Practical Implementation Guide¶

Step 1: Choose Base Models¶

Diversity is key — use algorithms with different inductive biases:

Modality	Recommended Models	Rationale
Genetics (sequence)	LR, XGBoost, SVM-RBF	Linear + trees + kernels
Brain (imaging)	LR, LightGBM, k-NN	Linear + trees + locality
Behavior (tabular)	LR, RandomForest, Ridge	Simple + robust to correlation

Step 2: Train with Proper CV¶

from sklearn.model_selection import StratifiedKFold

skf = StratifiedKFold(n_splits=5, shuffle=True, random_state=42)

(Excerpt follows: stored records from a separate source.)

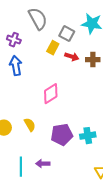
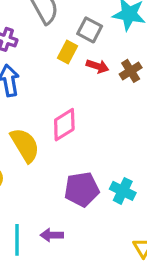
brown cross: (93, 60) -> (131, 71), turned -32
yellow semicircle: (30, 125) -> (25, 145), moved, size x1.6
cyan cross: (88, 136) -> (123, 191), turned 35

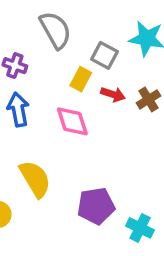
pink diamond: (64, 125) -> (72, 121), moved, turned -76
purple pentagon: (82, 189) -> (96, 206), moved

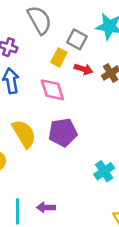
purple pentagon: (96, 206) -> (63, 132), moved
cyan cross: (140, 228) -> (104, 171), turned 30

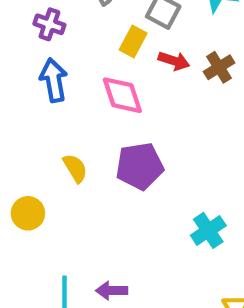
yellow semicircle: (24, 134) -> (75, 168), size x0.6

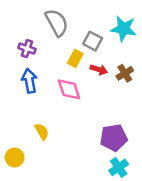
purple pentagon: (140, 166) -> (114, 138), moved

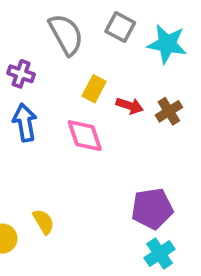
gray square: (93, 41) -> (120, 27), moved
yellow semicircle: (42, 131) -> (44, 222), moved

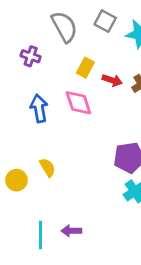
blue arrow: (25, 122) -> (39, 108), moved

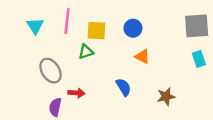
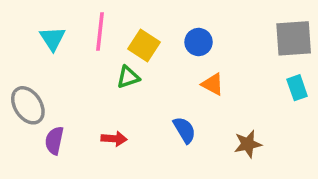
yellow square: (96, 31) -> (144, 46), turned 30
gray ellipse: (51, 71) -> (28, 105), moved
purple semicircle: (55, 107) -> (54, 141), moved

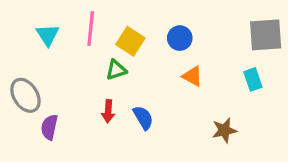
cyan rectangle: (297, 88) -> (253, 79), moved
blue semicircle: (184, 130) -> (143, 118), moved
red arrow: (114, 139) -> (108, 111), moved, turned 90

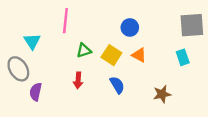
cyan triangle: (48, 35) -> (32, 41), moved
yellow square: (130, 41) -> (111, 55), moved
blue semicircle: (143, 118) -> (117, 85), moved

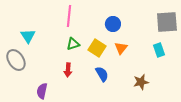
pink line: (65, 21) -> (69, 16), moved
orange triangle: (139, 55) -> (121, 48), turned 40
purple semicircle: (36, 92) -> (42, 91), moved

# Per-modality training with OOF predictions
for modality in ['gene', 'brain']:
    oof_preds = []
    for train_idx, val_idx in skf.split(X, y):
        X_train, y_train = X[train_idx], y[train_idx]
        X_val = X[val_idx]
        
        model.fit(X_train, y_train)
        oof_preds.append(model.predict_proba(X_val)[:, 1])
    
    # Save OOF predictions for meta-learner
    save_oof_predictions(modality, np.concatenate(oof_preds))

Step 3: Meta-Learner Training¶

# Load OOF predictions
gene_oof = load_oof_predictions('gene')
brain_oof = load_oof_predictions('brain')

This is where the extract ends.